It’s what you might call the “Clean Penis and Ass, Clean Hands” theory. Men claim to “know where their penis has been,” so because, theoretically, it hasn’t been soaking in a bath of E. coli, they don’t need to actually wash their hands after taking a whiz, particularly if they used a urinal and believe they touched nothing.

It reminds me of that George Carlin bit, where he talks about only washing his hands when they’ve literally caught feces:

“I want you to know I don’t automatically wash my hands every time I go to the bathroom, okay?” Carlin says. “Can you deal with that? Sometimes I do, sometimes I don’t. You know when I wash my hands? When I shit on them.”

Maybe this is also related to the trouble men have cleaning their asses — they never learned?

Trouble is, shit and other stuff is everywhere, and not just in the bathroom, which presumably men have some special ability to float into without touching doors or surfaces. It is in the bathroom, to be clear, on the doorknobs (filthy!) and sink handles (also filthy!). But it’s on credit cards and cell phones, in places you might consider your “pre-bathroom” stops, too.

If there’s anything reassuring here, it’s that men should feel bad but not totally alone in their grossness. Some 95 percent of people don’t even wash their hands correctly.

So apparently, this needs to be said: Wash your hands, because regardless of what you did in the bathroom, you’re always touching a bunch of gross shit and also sometimes literal shit before and after your bathroom time. It’s really not that hard. Experts now know that even cold water is just as effective as hot, even if there’s no soap, which is better than nothing until you can get to some soap and water. Especially if you’ve touched actual shit you can see. Or, like, raw meat. And don’t be lazy: Wash for 20 seconds.
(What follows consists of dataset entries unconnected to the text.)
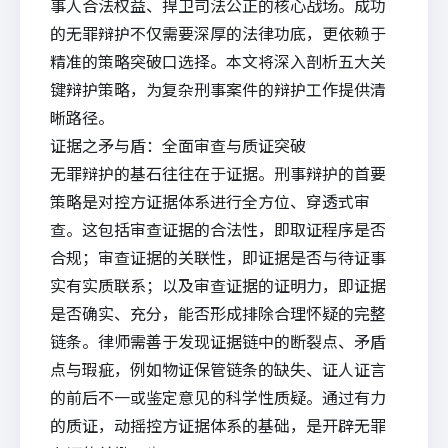
事人合法权益、捍卫司法公正的核心战场。成功
的无罪辩护不仅需要深厚的法律功底，更依赖于
精准的策略突破口选择。本文将深入剖析五大关
键辩护策略，为复杂刑事案件的辩护工作提供清
晰路径。
证据之矛与盾：全面审查与质证突破
无罪辩护的基石往往在于证据。刑事辩护的首要
策略是对控方证据体系进行全方位、穿透式审
查。这包括审查证据的合法性，即取证程序是否
合规；审查证据的关联性，即证据是否与待证事
实有实质联系；以及审查证据的证明力，即证据
是否确实、充分，能否形成排除合理怀疑的完整
链条。律师需善于发现证据链中的断裂点、矛盾
点与瑕疵，例如物证保管链条的缺失、证人证言
的前后不一或鉴定意见的科学性质疑。通过有力
的质证，动摇控方证据体系的基础，是开辟无罪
But even five will do.

Experts also say that rather than washing your hands only for certain activities — you should wash before eating, before prepping food, after taking out garbage, after the bathroom, before sex, after sex, before sleep, in the morning and so on — that you can just do so “any time you feel that they might be dirty.” But that’s sort of the whole problem, isn’t it? If you actually felt dirty, we wouldn’t need to be telling you this, would we?